Del Stone Jr. is a professional fiction writer. He is known primarily for his work in the contemporary dark fiction field, but has also published science fiction and contemporary fantasy. Stone’s stories, poetry and scripts have appeared in publications such as Amazing Stories, Eldritch Tales, and Bantam-Spectra’s Full Spectrum. His short fiction has been published in The Year’s Best Horror Stories XXII; Alfred Hitchcock’s Mystery Magazine; the Pocket Books anthology More Phobias; the Barnes & Noble anthologies 100 Wicked Little Witch Stories, Horrors! 365 Scary Stories, and 100 Astounding Little Alien Stories; the HWA anthology Psychos; and other short fiction venues, like Blood Muse, Live Without a Net, Zombiesque and Sex Macabre. Stone’s comic book debut was in the Clive Barker series of books, Hellraiser, published by Marvel/Epic and reprinted in The Best of Hellraiser anthology. He has also published stories in Penthouse Comix, and worked with artist Dave Dorman on many projects, including the illustrated novella “Roadkill,” a short story for the Andrew Vachss anthology Underground from Dark Horse, an ashcan titled “December” for Hero Illustrated, and several of Dorman’s Wasted Lands novellas and comics, such as Rail from Image and “The Uninvited.” Stone’s novel, Dead Heat, won the 1996 International Horror Guild’s award for best first novel and was a runner-up for the Bram Stoker Award. Stone has also been a finalist for the IHG award for short fiction, the British Fantasy Award for best novella, and a semifinalist for the Nebula and Writers of the Future awards. His stories have appeared in anthologies that have won the Bram Stoker Award and the World Fantasy Award. Two of his works were optioned for film, the novella “Black Tide” and short story “Crisis Line.”

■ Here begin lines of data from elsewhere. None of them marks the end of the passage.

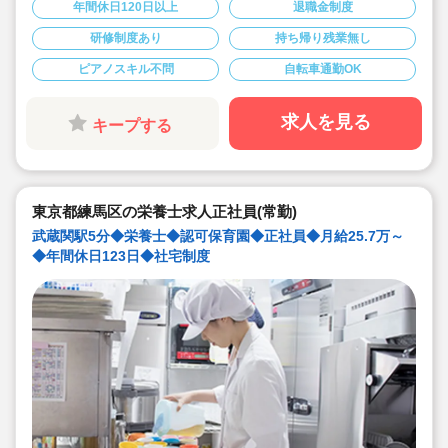
◆月給25.7万～/別途経験手当あり☆
年間休日120日以上
退職金制度
◆年間休日123日。有給は入社時に3日+半年後に10日付
与！特別休暇も年5日でプライベート充実☆
研修制度あり
持ち帰り残業無し
◆借り上げ社宅制度あり！(敷金礼金なし)
◆介護休暇・産前産後休暇・育児休暇の取得率100％！
ピアノスキル不問
自転車通勤OK
復帰率も83％♪
◆「食」の面から子ども達を支える、やりがいのあるお
仕事です。
求人を見る
キープする
東京都練馬区の栄養士求人正社員(常勤)
武蔵関駅5分◆栄養士◆認可保育園◆正社員◆月給25.7万～
◆年間休日123日◆社宅制度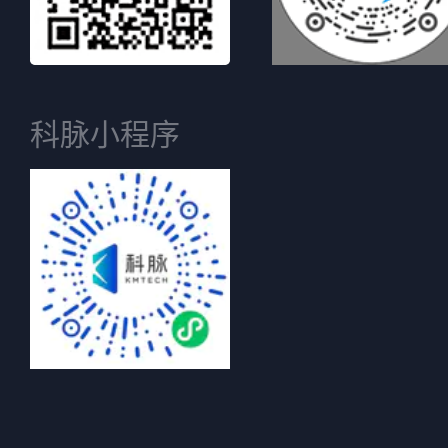
科脉小程序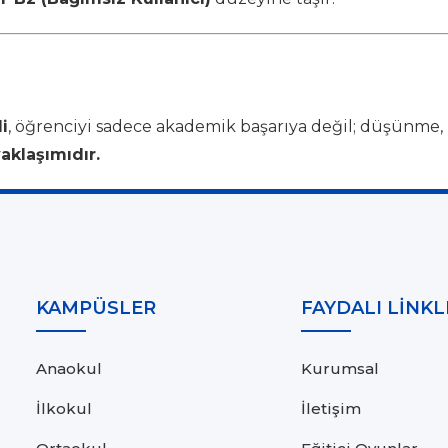
i
, öğrenciyi sadece akademik başarıya değil; düşünme, 
aklaşımıdır.
KAMPÜSLER
FAYDALI LİNKL
Anaokul
Kurumsal
İlkokul
İletişim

Stone recently retired after a 41-year career in journalism. He won numerous awards for his work, and in 1986 was named Florida’s best columnist in his circulation division by the Florida Society of Newspaper Editors. In 2001 he received an honorable mention from the National Lesbian and Gay Journalists Association for his essay “When Freedom of Speech Ends” and in 2003 he was voted Best of the Best in the category of columnists by Emerald Coast Magazine. He participated in book signings and awareness campaigns, and was a guest on local television and radio programs.

As an addendum, Stone is single, kills tomatoes and morning glories with ruthless efficiency, once tied the stem of a cocktail cherry in a knot with his tongue, and carries a permanent scar on his chest after having been shot with a paintball gun. He’s in his 60s as of this writing but doesn’t look a day over 94.